The Philippines has been battling a devastating outbreak of bird flu. The government announced on August 11 that poultry had been infected with the H5N1 strain of bird flu. Hundreds of thousands of chicken, ducks and quail have been destroyed since the first report of sick poultry. To date, there is no evidence of human infection in this outbreak.
Bird Flu Infections in Two Provinces
The flu was first identified in the province of Nueva Ecija. Within a week, a state of calamity was declared in the towns of Jaen and San Isidro. Australian lab results also confirmed the presence of bird flu in the province of Pampanga, north of Manila.
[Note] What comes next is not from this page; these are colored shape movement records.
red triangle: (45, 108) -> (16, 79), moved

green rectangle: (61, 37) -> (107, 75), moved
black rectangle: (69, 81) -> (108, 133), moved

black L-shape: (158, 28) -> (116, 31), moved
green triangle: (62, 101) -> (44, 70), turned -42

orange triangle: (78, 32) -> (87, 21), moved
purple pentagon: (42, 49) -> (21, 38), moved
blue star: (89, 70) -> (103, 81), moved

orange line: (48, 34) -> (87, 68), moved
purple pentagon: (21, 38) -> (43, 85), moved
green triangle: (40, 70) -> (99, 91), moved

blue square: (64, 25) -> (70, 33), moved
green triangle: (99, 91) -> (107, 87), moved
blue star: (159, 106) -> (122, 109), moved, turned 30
The Pampanga cases were located about 30 miles from a bird sanctuary located in a swampy area and containing migratory birds from China.
Scientists Worry About a Future Pandemic
H5N1 is highly contagious, transmitted by bird-to-bird contact and by contaminated clothing, chicken feed and farming equipment. Infected wild birds can transmit the disease, as may be the case in the Philippines. Scientists worry that bird flu will mutate into an airborne disease and become as deadly as the 1918 Spanish flu. That pandemic infected approximately one third of the world’s population and caused up to 50 million deaths.
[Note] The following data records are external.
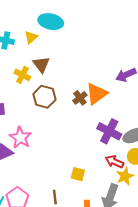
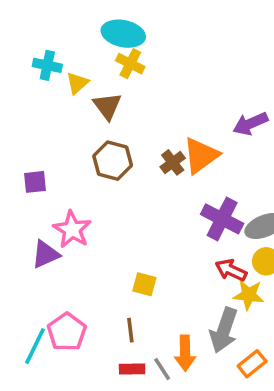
yellow triangle: (31, 37) -> (77, 83), moved
yellow cross: (22, 75) -> (130, 64), moved
yellow square: (78, 174) -> (144, 284), moved
yellow star: (125, 176) -> (249, 295), turned 30

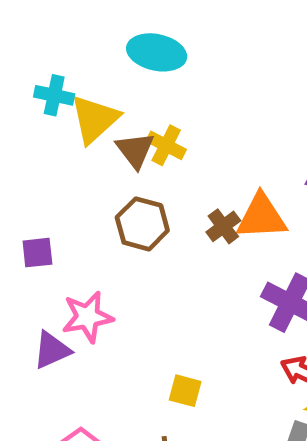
yellow cross: (130, 64) -> (166, 145), moved
yellow triangle: (77, 83) -> (95, 119), size x1.6
orange triangle: (201, 155) -> (261, 217), turned 33
pink star: (72, 230) -> (88, 317), turned 30

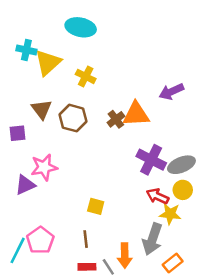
brown triangle: (135, 150) -> (42, 109), moved

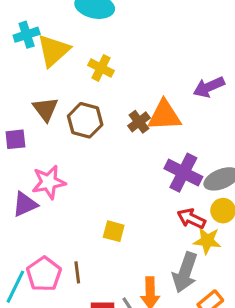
cyan cross: (26, 50) -> (27, 35), turned -30
brown line: (86, 239) -> (77, 272), moved

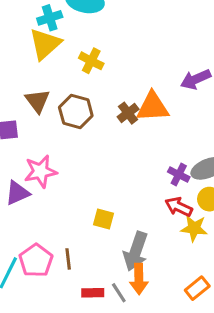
cyan cross: (27, 35) -> (50, 18), moved
purple cross: (183, 173) -> (179, 174), moved, size x0.6
gray arrow: (185, 272) -> (136, 251), moved

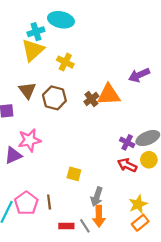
yellow star: (194, 228) -> (138, 204), moved, turned -30
gray arrow: (136, 251) -> (97, 197), size x0.7

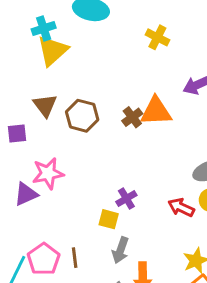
cyan cross: (36, 32) -> (44, 28), moved
yellow cross: (65, 62) -> (157, 37), moved
purple cross: (127, 142) -> (126, 199), moved, turned 32
gray arrow: (97, 197) -> (120, 250), moved

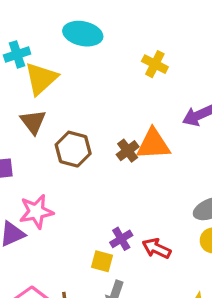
cyan cross: (44, 28) -> (17, 54), moved
brown triangle: (45, 105) -> (33, 122), moved
red arrow: (181, 207) -> (157, 248), moved

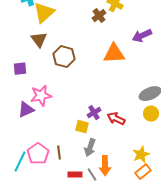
brown cross: (128, 151) -> (99, 16), moved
While not all strains of bird flu are harmful to humans, the World Health Organization has reported 859 cases of human infection by the H5N1 virus. More than half (453) of those people died.
On August 22, the government assured residents it was safe to eat chicken meat currently for sale in local markets. No poultry products coming from infected regions can be sold. A new biosecurity audit and controls will be implemented on all farms to prevent further occurrences of bird flu in the Philippines.